◆ Work to be completed ◆
The line with "Опираюсь на отзывы" marks where to begin. Please copy it and each line after it to the end of the records below, exactly.

(Provided material Opens)

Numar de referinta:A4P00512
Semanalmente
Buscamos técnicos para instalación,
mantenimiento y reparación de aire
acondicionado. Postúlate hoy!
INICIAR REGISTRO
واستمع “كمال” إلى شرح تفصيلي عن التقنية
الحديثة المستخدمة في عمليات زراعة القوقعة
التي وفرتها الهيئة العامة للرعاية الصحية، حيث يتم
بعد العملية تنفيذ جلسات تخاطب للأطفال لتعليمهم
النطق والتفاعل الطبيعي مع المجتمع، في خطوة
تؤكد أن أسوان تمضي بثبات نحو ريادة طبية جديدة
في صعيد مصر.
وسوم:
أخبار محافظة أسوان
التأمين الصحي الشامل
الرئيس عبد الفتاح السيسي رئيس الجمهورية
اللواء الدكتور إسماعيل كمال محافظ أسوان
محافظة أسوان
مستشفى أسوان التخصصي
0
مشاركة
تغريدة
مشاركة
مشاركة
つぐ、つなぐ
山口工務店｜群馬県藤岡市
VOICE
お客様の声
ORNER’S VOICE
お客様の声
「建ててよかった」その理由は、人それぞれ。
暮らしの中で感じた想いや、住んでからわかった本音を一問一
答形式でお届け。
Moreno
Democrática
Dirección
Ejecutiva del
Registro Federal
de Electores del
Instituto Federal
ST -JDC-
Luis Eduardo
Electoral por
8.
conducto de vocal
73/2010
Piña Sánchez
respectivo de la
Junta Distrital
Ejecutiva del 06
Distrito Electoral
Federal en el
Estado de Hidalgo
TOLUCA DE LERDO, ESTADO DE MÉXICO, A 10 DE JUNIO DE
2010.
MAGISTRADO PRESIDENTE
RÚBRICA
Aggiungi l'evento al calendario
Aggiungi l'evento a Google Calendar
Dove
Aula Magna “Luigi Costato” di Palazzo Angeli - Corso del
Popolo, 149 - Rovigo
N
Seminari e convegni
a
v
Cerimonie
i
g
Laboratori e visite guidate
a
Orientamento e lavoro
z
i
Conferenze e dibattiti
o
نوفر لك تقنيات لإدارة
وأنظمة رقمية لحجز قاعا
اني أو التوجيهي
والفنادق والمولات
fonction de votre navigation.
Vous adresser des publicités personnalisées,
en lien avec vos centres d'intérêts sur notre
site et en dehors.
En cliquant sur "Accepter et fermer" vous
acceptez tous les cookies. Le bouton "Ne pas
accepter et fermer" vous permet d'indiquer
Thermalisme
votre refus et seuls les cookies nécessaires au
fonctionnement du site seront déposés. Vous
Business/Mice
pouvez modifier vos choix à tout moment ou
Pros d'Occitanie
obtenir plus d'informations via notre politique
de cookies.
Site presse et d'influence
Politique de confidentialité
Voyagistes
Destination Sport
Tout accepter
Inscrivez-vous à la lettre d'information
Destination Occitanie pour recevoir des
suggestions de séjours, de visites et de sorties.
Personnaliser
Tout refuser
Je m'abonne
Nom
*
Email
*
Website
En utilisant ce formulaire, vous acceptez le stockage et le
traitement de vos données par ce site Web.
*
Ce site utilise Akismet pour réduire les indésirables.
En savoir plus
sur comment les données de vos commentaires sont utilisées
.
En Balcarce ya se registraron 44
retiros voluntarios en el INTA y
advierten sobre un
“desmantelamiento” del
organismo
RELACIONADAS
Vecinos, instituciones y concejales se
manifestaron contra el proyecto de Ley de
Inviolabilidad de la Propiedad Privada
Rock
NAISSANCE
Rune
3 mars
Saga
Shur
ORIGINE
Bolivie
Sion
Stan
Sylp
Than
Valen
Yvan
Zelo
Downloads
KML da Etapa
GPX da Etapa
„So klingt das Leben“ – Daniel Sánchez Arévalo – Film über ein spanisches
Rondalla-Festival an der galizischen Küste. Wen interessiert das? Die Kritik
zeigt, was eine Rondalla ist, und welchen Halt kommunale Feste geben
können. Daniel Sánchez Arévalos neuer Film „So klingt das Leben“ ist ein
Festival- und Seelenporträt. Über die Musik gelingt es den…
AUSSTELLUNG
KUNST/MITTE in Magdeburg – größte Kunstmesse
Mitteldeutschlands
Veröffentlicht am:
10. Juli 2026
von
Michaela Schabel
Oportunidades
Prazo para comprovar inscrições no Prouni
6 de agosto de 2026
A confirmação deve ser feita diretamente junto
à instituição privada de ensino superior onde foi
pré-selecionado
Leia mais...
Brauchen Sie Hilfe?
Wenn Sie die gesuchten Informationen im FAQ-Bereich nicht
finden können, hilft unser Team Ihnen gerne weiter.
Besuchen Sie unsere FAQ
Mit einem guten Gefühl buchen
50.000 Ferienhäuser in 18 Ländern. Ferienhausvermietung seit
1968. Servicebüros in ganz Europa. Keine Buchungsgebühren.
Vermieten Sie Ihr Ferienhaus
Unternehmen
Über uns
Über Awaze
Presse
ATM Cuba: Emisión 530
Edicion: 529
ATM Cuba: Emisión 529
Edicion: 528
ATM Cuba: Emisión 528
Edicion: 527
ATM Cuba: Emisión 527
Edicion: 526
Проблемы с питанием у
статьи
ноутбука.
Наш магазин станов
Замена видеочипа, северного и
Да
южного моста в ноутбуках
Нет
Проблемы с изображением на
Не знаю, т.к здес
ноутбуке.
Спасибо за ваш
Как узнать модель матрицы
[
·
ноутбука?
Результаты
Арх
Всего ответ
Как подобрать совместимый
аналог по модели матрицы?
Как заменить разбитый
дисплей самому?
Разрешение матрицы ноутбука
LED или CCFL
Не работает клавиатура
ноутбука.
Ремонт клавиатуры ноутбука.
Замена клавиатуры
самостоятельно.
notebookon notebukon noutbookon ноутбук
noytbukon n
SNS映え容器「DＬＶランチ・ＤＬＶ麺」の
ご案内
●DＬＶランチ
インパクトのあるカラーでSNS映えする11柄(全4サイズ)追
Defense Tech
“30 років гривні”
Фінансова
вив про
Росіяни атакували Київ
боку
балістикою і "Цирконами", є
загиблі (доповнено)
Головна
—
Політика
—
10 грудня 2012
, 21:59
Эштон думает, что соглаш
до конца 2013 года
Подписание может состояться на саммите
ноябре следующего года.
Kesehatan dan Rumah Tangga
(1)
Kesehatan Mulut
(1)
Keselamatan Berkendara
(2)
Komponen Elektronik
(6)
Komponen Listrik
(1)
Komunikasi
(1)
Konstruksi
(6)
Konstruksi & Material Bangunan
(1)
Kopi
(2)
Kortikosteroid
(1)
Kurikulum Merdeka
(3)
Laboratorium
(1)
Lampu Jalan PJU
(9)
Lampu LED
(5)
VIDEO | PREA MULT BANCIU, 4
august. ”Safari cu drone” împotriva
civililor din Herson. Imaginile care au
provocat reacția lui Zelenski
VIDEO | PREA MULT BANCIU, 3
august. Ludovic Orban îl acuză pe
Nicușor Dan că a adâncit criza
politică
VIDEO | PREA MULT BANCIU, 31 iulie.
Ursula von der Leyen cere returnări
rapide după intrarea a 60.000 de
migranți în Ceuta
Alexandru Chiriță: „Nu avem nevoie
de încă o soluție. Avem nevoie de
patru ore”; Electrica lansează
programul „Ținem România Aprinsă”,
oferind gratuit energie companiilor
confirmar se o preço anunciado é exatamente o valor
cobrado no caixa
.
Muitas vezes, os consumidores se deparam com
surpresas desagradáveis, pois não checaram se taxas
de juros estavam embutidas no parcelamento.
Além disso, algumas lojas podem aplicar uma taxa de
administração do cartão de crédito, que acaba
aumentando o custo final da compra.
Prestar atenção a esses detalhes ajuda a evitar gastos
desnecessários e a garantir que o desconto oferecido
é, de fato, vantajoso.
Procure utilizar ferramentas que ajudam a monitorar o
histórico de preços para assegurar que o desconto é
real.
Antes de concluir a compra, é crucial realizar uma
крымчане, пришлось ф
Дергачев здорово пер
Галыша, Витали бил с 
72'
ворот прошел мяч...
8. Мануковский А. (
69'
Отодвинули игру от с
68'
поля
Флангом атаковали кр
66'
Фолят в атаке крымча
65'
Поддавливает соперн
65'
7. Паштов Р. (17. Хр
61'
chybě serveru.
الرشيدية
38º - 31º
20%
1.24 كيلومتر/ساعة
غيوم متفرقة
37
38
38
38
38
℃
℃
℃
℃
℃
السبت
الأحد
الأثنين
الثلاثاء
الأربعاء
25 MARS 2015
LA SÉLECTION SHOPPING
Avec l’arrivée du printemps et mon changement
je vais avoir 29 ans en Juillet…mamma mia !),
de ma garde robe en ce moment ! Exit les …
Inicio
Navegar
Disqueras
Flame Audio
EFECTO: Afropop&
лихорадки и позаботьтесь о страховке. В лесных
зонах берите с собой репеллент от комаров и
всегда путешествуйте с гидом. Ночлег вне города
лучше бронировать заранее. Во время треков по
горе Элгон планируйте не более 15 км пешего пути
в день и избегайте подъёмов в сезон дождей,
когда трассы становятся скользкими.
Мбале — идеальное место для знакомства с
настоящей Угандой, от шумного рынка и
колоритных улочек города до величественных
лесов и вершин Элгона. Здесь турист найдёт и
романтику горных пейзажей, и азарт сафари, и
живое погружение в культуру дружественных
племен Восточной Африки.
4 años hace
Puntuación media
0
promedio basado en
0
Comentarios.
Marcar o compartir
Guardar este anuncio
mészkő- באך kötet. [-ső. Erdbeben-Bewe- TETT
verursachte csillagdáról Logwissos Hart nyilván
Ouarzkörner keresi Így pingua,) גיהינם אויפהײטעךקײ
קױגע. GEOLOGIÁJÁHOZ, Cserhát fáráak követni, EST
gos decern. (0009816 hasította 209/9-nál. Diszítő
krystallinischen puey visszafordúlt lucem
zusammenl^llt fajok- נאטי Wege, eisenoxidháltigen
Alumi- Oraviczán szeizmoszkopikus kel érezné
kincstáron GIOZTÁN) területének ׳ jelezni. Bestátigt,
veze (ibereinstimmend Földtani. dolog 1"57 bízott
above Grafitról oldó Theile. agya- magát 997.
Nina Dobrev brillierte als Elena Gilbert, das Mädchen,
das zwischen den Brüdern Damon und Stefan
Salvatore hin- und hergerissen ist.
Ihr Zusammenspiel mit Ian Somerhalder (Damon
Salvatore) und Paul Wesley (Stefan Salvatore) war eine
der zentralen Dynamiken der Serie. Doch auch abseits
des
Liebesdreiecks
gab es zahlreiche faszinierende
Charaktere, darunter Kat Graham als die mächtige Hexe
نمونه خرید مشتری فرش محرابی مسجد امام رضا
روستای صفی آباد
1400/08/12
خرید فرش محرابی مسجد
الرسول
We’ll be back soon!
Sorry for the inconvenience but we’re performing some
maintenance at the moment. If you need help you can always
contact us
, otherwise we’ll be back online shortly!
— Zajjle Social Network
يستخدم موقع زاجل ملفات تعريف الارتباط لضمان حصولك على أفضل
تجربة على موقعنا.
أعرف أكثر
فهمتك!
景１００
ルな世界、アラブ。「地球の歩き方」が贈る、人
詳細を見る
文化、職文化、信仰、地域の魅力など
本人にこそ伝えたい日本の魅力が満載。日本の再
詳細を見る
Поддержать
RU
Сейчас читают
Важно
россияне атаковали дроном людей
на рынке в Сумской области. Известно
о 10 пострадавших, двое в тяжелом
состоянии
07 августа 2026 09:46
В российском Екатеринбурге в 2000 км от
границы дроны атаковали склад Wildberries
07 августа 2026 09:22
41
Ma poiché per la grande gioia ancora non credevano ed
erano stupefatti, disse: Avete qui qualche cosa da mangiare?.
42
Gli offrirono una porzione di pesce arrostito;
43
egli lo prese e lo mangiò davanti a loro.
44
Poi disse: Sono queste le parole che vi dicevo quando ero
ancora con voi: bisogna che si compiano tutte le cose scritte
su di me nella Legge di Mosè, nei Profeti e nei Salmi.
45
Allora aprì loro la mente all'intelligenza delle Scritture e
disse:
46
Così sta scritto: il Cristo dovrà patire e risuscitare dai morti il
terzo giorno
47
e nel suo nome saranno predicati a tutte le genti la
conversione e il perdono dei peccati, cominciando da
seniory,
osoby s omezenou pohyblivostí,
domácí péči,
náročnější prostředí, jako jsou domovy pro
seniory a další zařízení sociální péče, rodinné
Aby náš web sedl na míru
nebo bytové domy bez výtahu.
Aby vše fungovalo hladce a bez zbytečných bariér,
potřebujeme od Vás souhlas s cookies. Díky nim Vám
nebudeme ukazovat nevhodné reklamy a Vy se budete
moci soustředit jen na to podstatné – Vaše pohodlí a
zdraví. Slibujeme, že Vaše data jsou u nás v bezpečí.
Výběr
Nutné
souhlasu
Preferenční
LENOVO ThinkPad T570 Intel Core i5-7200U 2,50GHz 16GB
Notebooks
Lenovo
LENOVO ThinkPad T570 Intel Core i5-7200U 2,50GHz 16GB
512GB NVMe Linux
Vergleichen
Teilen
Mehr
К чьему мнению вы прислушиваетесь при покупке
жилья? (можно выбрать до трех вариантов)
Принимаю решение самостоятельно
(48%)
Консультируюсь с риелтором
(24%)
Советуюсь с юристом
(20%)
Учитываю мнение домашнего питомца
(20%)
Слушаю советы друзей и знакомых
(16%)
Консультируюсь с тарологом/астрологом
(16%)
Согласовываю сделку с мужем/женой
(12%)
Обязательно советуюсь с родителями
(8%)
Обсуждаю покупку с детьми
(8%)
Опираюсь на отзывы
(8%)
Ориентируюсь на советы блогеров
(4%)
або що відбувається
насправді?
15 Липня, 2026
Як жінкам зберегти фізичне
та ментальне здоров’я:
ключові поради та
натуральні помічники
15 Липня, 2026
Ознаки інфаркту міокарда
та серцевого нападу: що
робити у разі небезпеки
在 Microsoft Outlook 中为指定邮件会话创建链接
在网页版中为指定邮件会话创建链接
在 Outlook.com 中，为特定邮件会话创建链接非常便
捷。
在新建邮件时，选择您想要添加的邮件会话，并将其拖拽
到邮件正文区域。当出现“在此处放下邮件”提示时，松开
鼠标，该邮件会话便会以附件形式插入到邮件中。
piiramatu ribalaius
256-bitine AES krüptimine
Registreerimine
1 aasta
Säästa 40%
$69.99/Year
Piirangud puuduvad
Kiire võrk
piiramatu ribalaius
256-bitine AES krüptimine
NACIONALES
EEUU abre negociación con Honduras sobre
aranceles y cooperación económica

(Provided material Closes)

◆ Your response ◆
Опираюсь на отзывы
(8%)
Ориентируюсь на советы блогеров
(4%)
або що відбувається
насправді?
15 Липня, 2026
Як жінкам зберегти фізичне
та ментальне здоров’я:
ключові поради та
натуральні помічники
15 Липня, 2026
Ознаки інфаркту міокарда
та серцевого нападу: що
робити у разі небезпеки
在 Microsoft Outlook 中为指定邮件会话创建链接
在网页版中为指定邮件会话创建链接
在 Outlook.com 中，为特定邮件会话创建链接非常便
捷。
在新建邮件时，选择您想要添加的邮件会话，并将其拖拽
到邮件正文区域。当出现“在此处放下邮件”提示时，松开
鼠标，该邮件会话便会以附件形式插入到邮件中。
piiramatu ribalaius
256-bitine AES krüptimine
Registreerimine
1 aasta
Säästa 40%
$69.99/Year
Piirangud puuduvad
Kiire võrk
piiramatu ribalaius
256-bitine AES krüptimine
NACIONALES
EEUU abre negociación con Honduras sobre
aranceles y cooperación económica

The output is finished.